Due to unfortunate circumstances, Nissiotis did not have adequate time to respond. This situation would have been avoided if Malan checked with Nissiotis. The complaint pertaining to Clause 1.5 of the Press Code with reference to Nissiotis is therefore upheld.
The decision by Rapport not to publish the Centre’s formal response (10 May) cannot be condoned. The crux of the matter seems to be that it was not reported that the Centre does not condone violence, as well as that the Centre has never been found guilty of any wrongdoing in its 17 years of existence.
So what did Rapport publish?
It reported, among other things:
  • Ferreira’s denial that he knew anything about the alleged abuses;
  • Carelsen saying that the allegations were totally untrue (“’n pot snert – totaal onwaar”); and
  • Ferreira stating that Noupoort had been taken to court three times, and was found not guilty on all three occasions.
The last sentence knocks the bottom out of Noupoort’s statement that Rapport did not report that the Centre had never been found guilty of any wrongdoing.
But the refusal to report the statement that Noupoort does not condone violence still lingers on.
Ferreira’s denial that he does not know of any abuses, as well as Carelsen’s statement that the allegations of abuse are totally untrue, suggest that violence is not condoned in the Centre. By reporting that, Rapport indeed gave Noupoort’s view on the matter, albeit in a different form.

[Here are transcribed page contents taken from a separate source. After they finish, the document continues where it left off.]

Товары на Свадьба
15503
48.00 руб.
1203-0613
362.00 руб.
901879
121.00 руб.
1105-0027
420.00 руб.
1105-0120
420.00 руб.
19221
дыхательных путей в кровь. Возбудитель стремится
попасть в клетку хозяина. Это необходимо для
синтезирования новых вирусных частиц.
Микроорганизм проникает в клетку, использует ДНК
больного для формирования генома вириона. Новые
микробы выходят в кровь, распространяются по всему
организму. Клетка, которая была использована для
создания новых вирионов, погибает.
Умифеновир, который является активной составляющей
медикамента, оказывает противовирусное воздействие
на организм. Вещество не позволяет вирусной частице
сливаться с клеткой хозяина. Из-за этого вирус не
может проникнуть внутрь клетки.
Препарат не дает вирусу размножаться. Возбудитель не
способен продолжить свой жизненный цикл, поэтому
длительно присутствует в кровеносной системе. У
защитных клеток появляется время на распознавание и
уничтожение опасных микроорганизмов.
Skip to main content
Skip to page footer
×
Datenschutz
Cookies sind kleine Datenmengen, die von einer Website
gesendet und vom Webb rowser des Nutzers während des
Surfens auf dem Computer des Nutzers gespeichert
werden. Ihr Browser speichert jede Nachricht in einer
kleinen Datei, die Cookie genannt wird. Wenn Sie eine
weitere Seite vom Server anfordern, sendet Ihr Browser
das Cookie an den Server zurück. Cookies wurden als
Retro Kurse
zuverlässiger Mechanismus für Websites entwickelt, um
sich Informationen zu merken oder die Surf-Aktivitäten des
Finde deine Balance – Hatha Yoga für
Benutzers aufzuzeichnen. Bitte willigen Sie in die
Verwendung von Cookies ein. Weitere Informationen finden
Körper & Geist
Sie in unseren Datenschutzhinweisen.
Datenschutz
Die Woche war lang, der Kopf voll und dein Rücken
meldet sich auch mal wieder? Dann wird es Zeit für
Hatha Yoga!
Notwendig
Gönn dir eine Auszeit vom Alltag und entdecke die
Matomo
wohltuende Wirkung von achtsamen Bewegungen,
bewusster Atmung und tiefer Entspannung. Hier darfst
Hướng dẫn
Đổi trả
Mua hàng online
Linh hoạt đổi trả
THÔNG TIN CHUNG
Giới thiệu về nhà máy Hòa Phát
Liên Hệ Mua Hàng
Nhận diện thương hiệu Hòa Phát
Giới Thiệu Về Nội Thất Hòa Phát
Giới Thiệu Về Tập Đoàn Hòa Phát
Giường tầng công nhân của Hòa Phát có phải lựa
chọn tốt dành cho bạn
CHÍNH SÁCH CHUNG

If not for those two statements, the reporting would indeed have been unfair and the ruling would have gone against Rapport.
The complaint is therefore dismissed
The complaint that Rapport did not publish Noupoort’s formal response (17 May) is dismissed for reasons already given.
Rapport should have asked Noupoort’s comment on the new allegations, especially in the light of the seriousness thereof. By not doing so, it has breached Art. 1.5 of the Press code. Rapport should also not have published the “50%”allegation, as it is clearly misleading and unfair – breaching Art. 1.1 of the Press Code. This complaint is therefore upheld.
Rapport is reprimanded for:
  • not affording Nissiotis adequate time to respond;
  • not asking Noupoort’s comments on the new allegations; and
  • publishing the statement that children have a 50% chance of surviving Noupoort.
Please note that our Complaints Procedures lays down that within seven days of receipt of this decision, anyone of the parties may apply for leave to appeal to the Chairperson of the SA Press Appeals Panel, Judge Ralph Zulman, fully setting out the grounds of appeal.